But Davis gradually allowed it to emerge that this conversation was less about recipes than an opportunity for Streep to observe behavior, filing mental notes about that behavior, waiting, as Davis said, “to share what she has stolen on that sacred place, which is the screen.” And in drawing on other attitudes and experiences rather than merely her own to sculpt a character she is, essentially, empathizing with others and, by extension, allowing us to empathize with all those attitudes and experiences too.

Taking Davis’s baton, Streep did not so much run with it as settle into place and wield the baton like an actorly weapon. Streep had notes in her hand, which she read from, or appeared to, for a second, before ignoring them, like they were a prop to reel us in, to lower our guard so that when she went there all our mouths would be left that much more agape. She’s a performer, see.
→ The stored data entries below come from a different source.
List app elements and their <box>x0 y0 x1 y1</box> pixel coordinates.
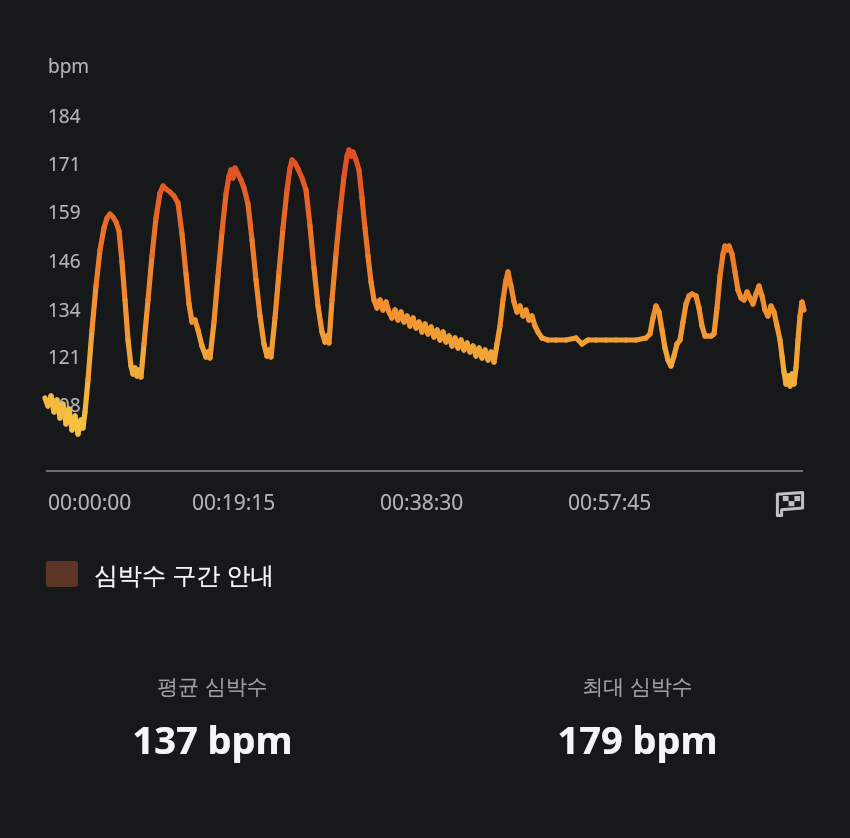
button[interactable]: 최대 심박수 <box>425 668 850 769</box>
staticText: 146 <box>48 248 81 274</box>
staticText: 179 bpm <box>557 713 718 765</box>
staticText: 00:19:15 <box>192 488 276 517</box>
button[interactable]: 심박수 구간 안내 <box>46 552 275 596</box>
staticText: 00:38:30 <box>380 488 464 517</box>
staticText: 00:00:00 <box>48 488 132 517</box>
staticText: 121 <box>48 344 81 370</box>
staticText: 심박수 구간 안내 <box>94 558 275 591</box>
staticText: 134 <box>48 297 81 323</box>
staticText: 00:57:45 <box>568 488 652 517</box>
staticText: 137 bpm <box>132 713 293 765</box>
button[interactable]: Finish <box>773 485 807 519</box>
staticText: 108 <box>48 392 81 418</box>
staticText: 159 <box>48 199 81 225</box>
staticText: 평균 심박수 <box>157 672 268 701</box>
staticText: 184 <box>48 103 81 129</box>
button[interactable]: 평균 심박수 <box>0 668 425 769</box>
staticText: bpm <box>48 53 90 79</box>
staticText: 171 <box>48 151 81 177</box>
staticText: 최대 심박수 <box>582 672 693 701</box>
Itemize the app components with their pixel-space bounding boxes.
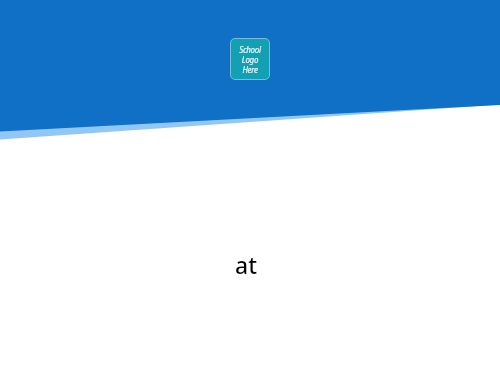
- staticText: School Logo Here: [239, 44, 261, 76]
- staticText: at: [235, 249, 257, 280]
- button[interactable]: School logo: [230, 38, 270, 80]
“An actor’s only job,” she said, “is to enter the lives of people who are different from us, and let you feel what that feels like.” This tied, inadvertently or not, directly back to what Davis had cited as Streep’s supreme skill. But Streep wasn’t talking about herself so much as him. You know…him, our President Elect. Streep equated our President Elect’s run to the most respected position in our country to a performance, but suggested that it was the opposite of what great performers do, shunning the desire to even try and consider other attitudes and experiences and what they might mean. She accused Trump of turning his back on empathy.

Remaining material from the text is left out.